Aristotle noted that among all possible lines connecting two given points, the straight line is the one with the shortest length, and Archimedes suggested that this property could be taken as the definition of a straight line. This at least has the merit of relating two potentially distinct concepts, straightness and length, and even gives us a way of quantifying which of two lines (i.e., curves) connecting two points is "straighter", simply by comparing their lengths, without explicitly invoking the straightness of anything else. Furthermore, this definition can be applied in a more general context, such as on the surface of the Earth, where the straightest (shortest) path between two points is an arc of a great circle, which is typically not congruent to a visual line of sight. We saw in Section 3.5 that Hero based his explanation of optical reflection on the hypothesis that light travels along the shortest possible path. This is a nice example of how an a priori conceptual definition of straightness led to a non-trivial physical theory about the behavior of light, which obviously would have been precluded if there had been no conception of straightness other than that it corresponds to the paths of light.

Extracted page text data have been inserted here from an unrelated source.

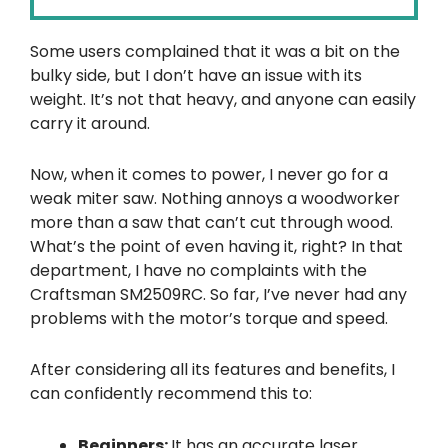
Some users complained that it was a bit on the
bulky side, but I don’t have an issue with its
weight. It’s not that heavy, and anyone can easily
carry it around.
Now, when it comes to power, I never go for a
weak miter saw. Nothing annoys a woodworker
more than a saw that can’t cut through wood.
What’s the point of even having it, right? In that
department, I have no complaints with the
Craftsman SM2509RC. So far, I’ve never had any
problems with the motor’s torque and speed.
After considering all its features and benefits, I
can confidently recommend this to:
Beginners:
It has an accurate laser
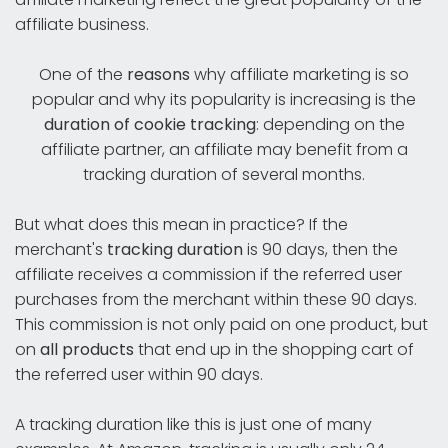
affiliate business.
One of the
reasons
why affiliate marketing is so
popular and why its popularity is increasing is the
duration of cookie tracking
: depending on the
affiliate partner, an affiliate may benefit from a
tracking duration of several months.
But what does this mean in practice? If the
merchant's
tracking duration
is 90 days, then the
affiliate receives a commission if the referred user
purchases from the merchant within these 90 days.
This commission is not only paid on one product, but
on
all products
that end up in the shopping cart of
the referred user within 90 days.
A tracking duration like this is just one of many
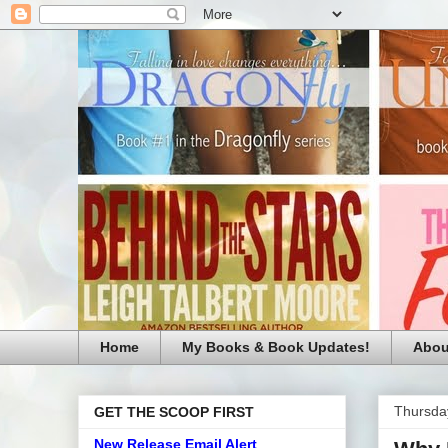
Home
My Books & Book Updates!
Abou
Thursda
GET THE SCOOP FIRST
New Release Email Alert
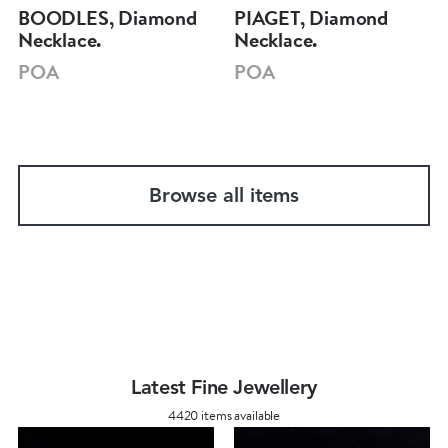
BOODLES, Diamond
PIAGET, Diamond
Necklace.
Necklace.
POA
POA
Browse all items
Latest Fine Jewellery
4420 items available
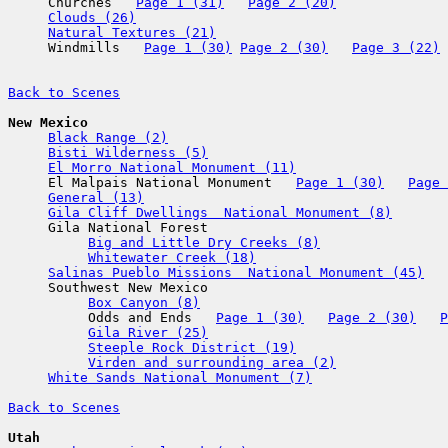

     Churches   
Page 1 (31)
Page 2 (20)
Clouds (26)
Natural Textures (21)
     Windmills   
Page 1 (30)
Page 2 (30)
Page 3 (22)
Back to Scenes
New Mexico
Black Range (2)
Bisti Wilderness (5)
El Morro National Monument (11)
     El Malpais National Monument   
Page 1 (30)
Page 
General (13)
Gila Cliff Dwellings  National Monument (8)
     Gila National Forest

Big and Little Dry Creeks (8)
Whitewater Creek (18)
Salinas Pueblo Missions  National Monument (45)
     Southwest New Mexico

Box Canyon (8)
          Odds and Ends   
Page 1 (30)
Page 2 (30)
P
Gila River (25)
Steeple Rock District (19)
Virden and surrounding area (2)
White Sands National Monument (7)
Back to Scenes
Utah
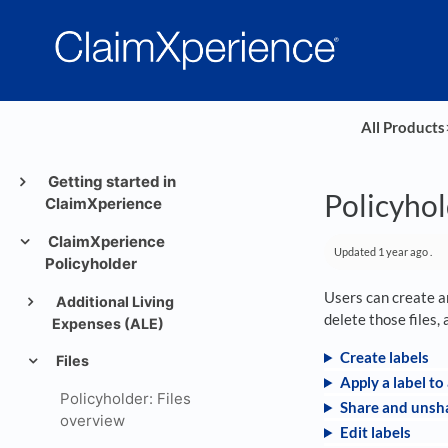
All Products
​
Getting started in
Policyhol
ClaimXperience
ClaimXperience
Updated
1 year ago
.
Policyholder
Users can create an
Additional Living
delete those files,
Expenses (ALE)
Create labels
Files
Apply a label to 
Policyholder: Files
Share and unsha
overview
Edit labels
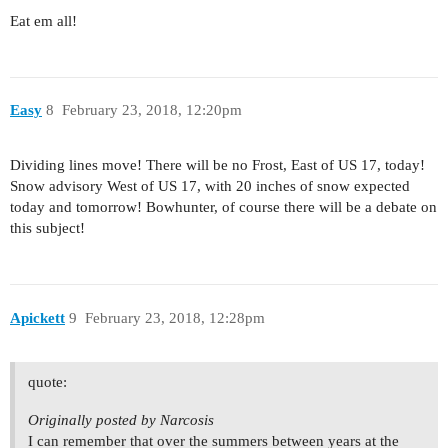
Eat em all!
Easy
8
February 23, 2018, 12:20pm
Dividing lines move! There will be no Frost, East of US 17, today!
Snow advisory West of US 17, with 20 inches of snow expected
today and tomorrow! Bowhunter, of course there will be a debate on
this subject!
Apickett
9
February 23, 2018, 12:28pm
quote:
Originally posted by Narcosis
I can remember that over the summers between years at the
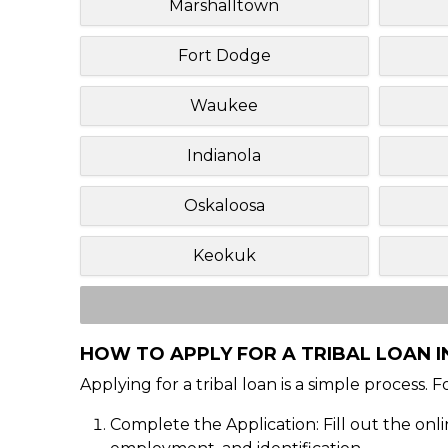
Marshalltown
Fort Dodge
Waukee
Indianola
Oskaloosa
Keokuk
HOW TO APPLY FOR A TRIBAL LOAN IN
Applying for a tribal loan is a simple process. 
Complete the Application: Fill out the onl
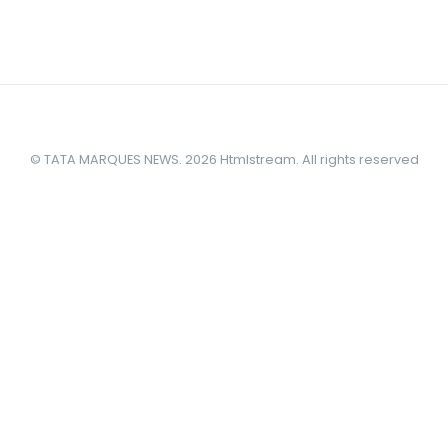
© TATA MARQUES NEWS. 2026 Htmlstream. All rights reserved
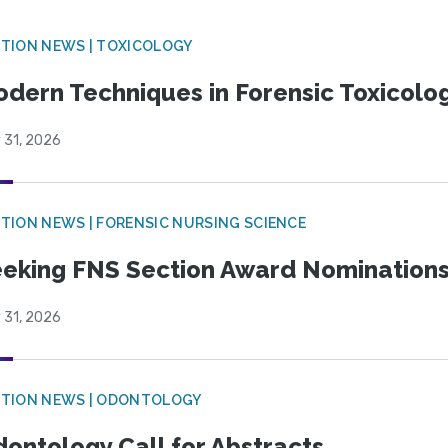
TION NEWS | TOXICOLOGY
dern Techniques in Forensic Toxicol
 31, 2026
TION NEWS | FORENSIC NURSING SCIENCE
eking FNS Section Award Nomination
 31, 2026
CTION NEWS | ODONTOLOGY
ontology Call for Abstracts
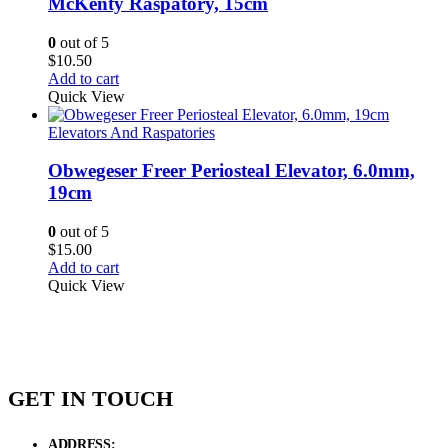
McKenty Raspatory, 15cm
0
out of 5
$
10.50
Add to cart
Quick View
Elevators And Raspatories
Obwegeser Freer Periosteal Elevator, 6.0mm,
19cm
0
out of 5
$
15.00
Add to cart
Quick View
GET IN TOUCH
ADDRESS:
New Grain Market, Suit # 33 Sialkot 51310 Pakistan.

We've also seen how Fermat refined this principle of straightness to involve the variable of time, related to spatial distances by what he intuited was an invariant characteristic speed of light. Similarly the principle of least action, popularized by Maupertuis and Euler, represented the application of stationary paths in various phase spaces (i.e., the abstract space whose coordinates are the free variables describing the state of a system), but for actual geometrical space (and time) the old Euclidean concept of extrinsic straightness continued to predominate, both in mathematics and in physics. Even in the special theory of relativity Einstein relied on the intuitive Euclidean concept of straightness, although he was dissatisfied with this approach, and believed that the true principle of relativity should be based on the more profound Archimedian concept of straight lines as paths with extremal lengths. In a sense, this could be regarded as relativizing the concept of straightness, i.e., rather than seeking absolute extrinsic straightness, we focus instead on relative straightness of neighboring paths, and declare the extremum of the available paths to be "straight", or rather "as straight as possible".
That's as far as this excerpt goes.